# AIM OF THE TASK:
The copy you return should hold every record below word for word and no images.

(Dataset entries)
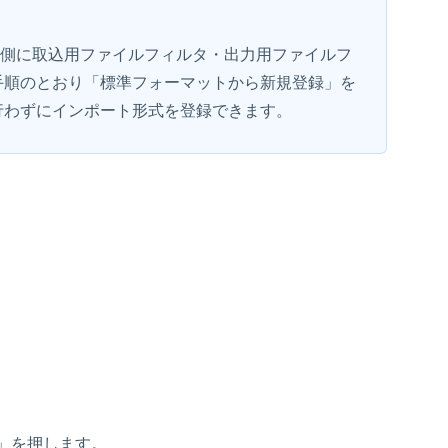
R側に取込用ファイルフィルタ・出力用ファイルフ
手順のとおり「標準フォーマットから新規登録」を
行わずにインポート形式を登録できます。
」を押します。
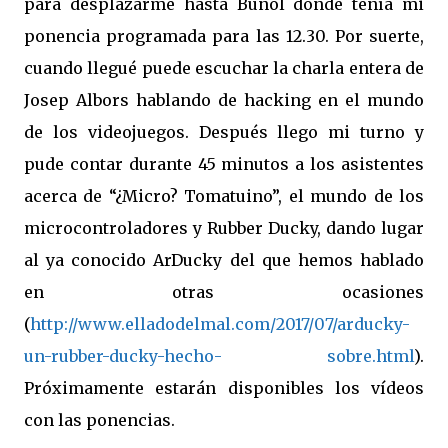
para desplazarme hasta Buñol donde tenía mi
ponencia programada para las 12.30. Por suerte,
cuando llegué puede escuchar la charla entera de
Josep Albors hablando de hacking en el mundo
de los videojuegos. Después llego mi turno y
pude contar durante 45 minutos a los asistentes
acerca de “¿Micro? Tomatuino”, el mundo de los
microcontroladores y Rubber Ducky, dando lugar
al ya conocido ArDucky del que hemos hablado
en otras ocasiones
(
http://www.elladodelmal.com/2017/07/arducky-
un-rubber-ducky-hecho- sobre.html
).
Próximamente estarán disponibles los vídeos
con las ponencias.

# OUTPUT OF THE EXERCISE:
R側に取込用ファイルフィルタ・出力用ファイルフ
手順のとおり「標準フォーマットから新規登録」を
行わずにインポート形式を登録できます。
」を押します。
para desplazarme hasta Buñol donde tenía mi
ponencia programada para las 12.30. Por suerte,
cuando llegué puede escuchar la charla entera de
Josep Albors hablando de hacking en el mundo
de los videojuegos. Después llego mi turno y
pude contar durante 45 minutos a los asistentes
acerca de “¿Micro? Tomatuino”, el mundo de los
microcontroladores y Rubber Ducky, dando lugar
al ya conocido ArDucky del que hemos hablado
en otras ocasiones
(
http://www.elladodelmal.com/2017/07/arducky-
un-rubber-ducky-hecho- sobre.html
).
Próximamente estarán disponibles los vídeos
con las ponencias.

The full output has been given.